Pictures in the listing do not belong in the copy, which should repeat exactly the lines from the one holding "Mask anything matching" through the last line.

━━ RECORDED INFORMATION ━━

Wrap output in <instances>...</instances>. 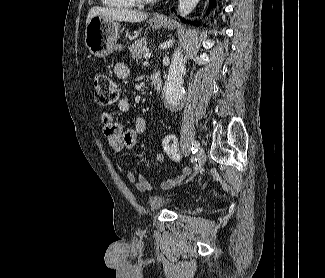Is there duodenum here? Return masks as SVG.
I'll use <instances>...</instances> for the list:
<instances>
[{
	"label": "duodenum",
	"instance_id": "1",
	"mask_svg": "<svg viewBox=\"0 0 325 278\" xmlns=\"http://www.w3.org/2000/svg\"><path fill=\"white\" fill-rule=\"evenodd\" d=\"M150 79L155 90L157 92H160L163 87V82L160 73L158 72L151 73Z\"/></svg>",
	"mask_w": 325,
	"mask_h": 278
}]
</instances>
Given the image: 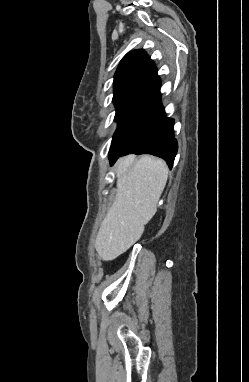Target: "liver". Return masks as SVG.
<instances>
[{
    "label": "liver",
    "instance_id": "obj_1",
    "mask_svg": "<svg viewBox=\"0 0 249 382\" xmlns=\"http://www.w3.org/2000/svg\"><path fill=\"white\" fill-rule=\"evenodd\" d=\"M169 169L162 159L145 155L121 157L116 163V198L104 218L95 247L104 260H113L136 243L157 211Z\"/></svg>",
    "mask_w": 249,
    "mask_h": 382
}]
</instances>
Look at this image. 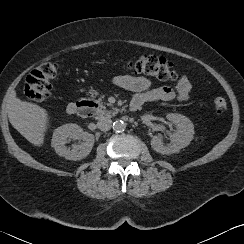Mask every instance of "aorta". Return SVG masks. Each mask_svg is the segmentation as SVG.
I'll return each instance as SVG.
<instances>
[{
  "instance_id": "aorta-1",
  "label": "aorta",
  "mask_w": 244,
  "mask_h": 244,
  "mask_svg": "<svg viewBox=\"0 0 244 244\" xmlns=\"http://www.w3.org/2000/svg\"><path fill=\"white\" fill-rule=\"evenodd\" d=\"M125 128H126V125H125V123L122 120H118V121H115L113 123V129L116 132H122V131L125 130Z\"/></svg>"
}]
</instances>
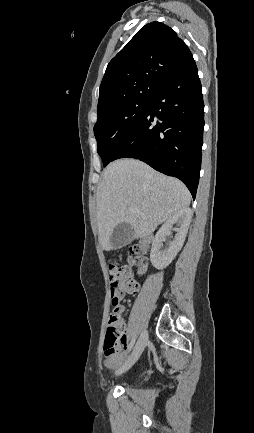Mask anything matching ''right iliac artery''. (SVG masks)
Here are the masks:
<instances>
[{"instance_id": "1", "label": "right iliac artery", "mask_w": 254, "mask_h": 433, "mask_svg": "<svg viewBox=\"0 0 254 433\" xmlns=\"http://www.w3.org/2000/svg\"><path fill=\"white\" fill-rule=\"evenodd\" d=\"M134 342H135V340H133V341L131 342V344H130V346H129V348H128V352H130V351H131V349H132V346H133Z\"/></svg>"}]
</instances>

━━━

TASK RESPONSE
Mask anything matching ''right iliac artery''. (SVG masks)
Here are the masks:
<instances>
[{"instance_id": "1", "label": "right iliac artery", "mask_w": 254, "mask_h": 433, "mask_svg": "<svg viewBox=\"0 0 254 433\" xmlns=\"http://www.w3.org/2000/svg\"><path fill=\"white\" fill-rule=\"evenodd\" d=\"M134 342H135V340H133V341L131 342V344H130V346H129V348H128V352H130V351H131V349H132V346H133Z\"/></svg>"}]
</instances>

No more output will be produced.